Zuo Le, Pan Jin, Ma Boyuan
Department of Microwave Engineering, University of Electronic Science and Technology of China, Chengdu 611731, China.
School of Electrical and Electronic Engineering, Nanyang Technological University, 50 Nanyang Avenue, Singapore 639798, Singapore.
Sensors (Basel). 2018 Apr 4;18(4):1088. doi: 10.3390/s18041088.

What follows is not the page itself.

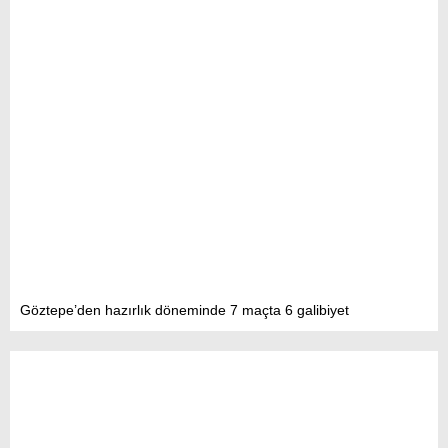
Göztepe’den hazırlık döneminde 7 maçta 6 galibiyet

This paper essentially focuses on parameter estimation of multiple wideband emitting sources with time-varying frequencies, such as two-dimensional (2-D) direction of arrival (DOA) and signal sorting, with a low-cost circular synthetic array (CSA) consisting of only two rotating sensors. Our basic idea is to decompose the received data, which is a superimposition of phase measurements from multiple sources into separated groups and separately estimate the DOA associated with each source. Motivated by joint parameter estimation, we propose to adopt the expectation maximization (EM) algorithm in this paper; our method involves two steps, namely, the expectation-step (E-step) and the maximization (M-step). In the E-step, the correspondence of each signal with its emitting source is found. Then, in the M-step, the maximum-likelihood (ML) estimates of the DOA parameters are obtained. These two steps are iteratively and alternatively executed to jointly determine the DOAs and sort multiple signals. Closed-form DOA estimation formulae are developed by ML estimation based on phase data, which also realize an optimal estimation. Directional ambiguity is also addressed by another ML estimation method based on received complex responses. The Cramer-Rao lower bound is derived for understanding the estimation accuracy and performance comparison. The verification of the proposed method is demonstrated with simulations.
本文主要聚焦于具有时变频率的多个宽带发射源的参数估计,例如二维到达方向(DOA)和信号分选,采用仅由两个旋转传感器组成的低成本圆形合成阵列(CSA)。我们的基本思路是将接收到的数据(即多个源的相位测量叠加)分解为不同的组,并分别估计与每个源相关的DOA。受联合参数估计的启发,我们在本文中提出采用期望最大化(EM)算法;我们的方法包括两个步骤,即期望步骤(E步)和最大化步骤(M步)。在E步中,找到每个信号与其发射源的对应关系。然后,在M步中,获得DOA参数的最大似然(ML)估计。这两个步骤迭代交替执行,以共同确定DOA并对多个信号进行分选。基于相位数据通过ML估计推导出闭式DOA估计公式,该公式也实现了最优估计。还通过基于接收复响应的另一种ML估计方法解决了方向模糊性问题。推导了克拉美罗下界以理解估计精度和性能比较。通过仿真验证了所提方法。